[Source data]
◇ ◇ ◇ ◇
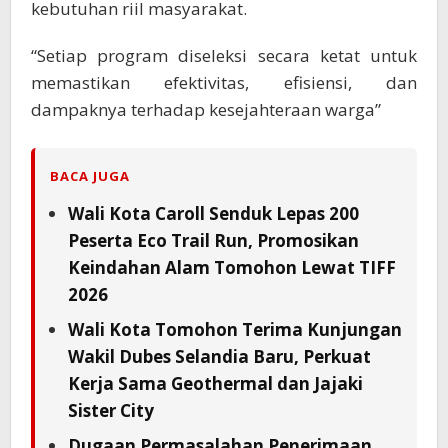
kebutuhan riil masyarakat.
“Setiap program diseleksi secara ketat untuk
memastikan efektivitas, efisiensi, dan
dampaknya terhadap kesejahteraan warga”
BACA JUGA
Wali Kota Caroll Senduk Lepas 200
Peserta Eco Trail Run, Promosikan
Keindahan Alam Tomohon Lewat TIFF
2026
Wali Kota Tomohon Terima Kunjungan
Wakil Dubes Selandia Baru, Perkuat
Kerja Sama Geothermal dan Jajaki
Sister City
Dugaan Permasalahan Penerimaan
◇ ◇ ◇ ◇
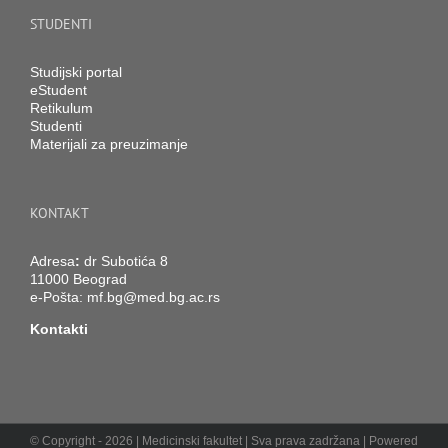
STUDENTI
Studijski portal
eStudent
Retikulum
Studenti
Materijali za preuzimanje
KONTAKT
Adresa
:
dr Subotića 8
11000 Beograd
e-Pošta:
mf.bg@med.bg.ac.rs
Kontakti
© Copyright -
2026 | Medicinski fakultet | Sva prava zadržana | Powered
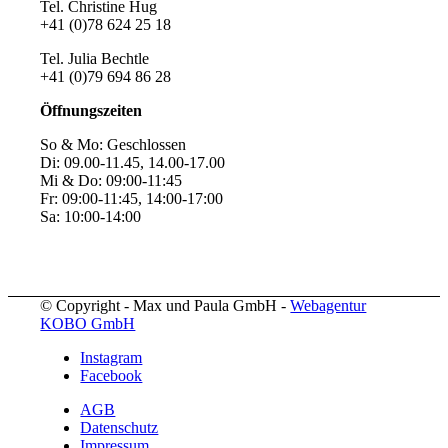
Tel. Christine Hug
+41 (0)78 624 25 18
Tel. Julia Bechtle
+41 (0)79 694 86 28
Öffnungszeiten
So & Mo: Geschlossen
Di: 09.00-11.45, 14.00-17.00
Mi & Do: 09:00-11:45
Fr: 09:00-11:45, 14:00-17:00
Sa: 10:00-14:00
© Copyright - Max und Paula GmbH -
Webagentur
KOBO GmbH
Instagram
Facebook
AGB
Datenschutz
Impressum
◇ ◇ ◇ ◇
Task goal:
Every line above that includes the string "Wali" needs to be copied.

Exercise output:
Wali Kota Caroll Senduk Lepas 200
Wali Kota Tomohon Terima Kunjungan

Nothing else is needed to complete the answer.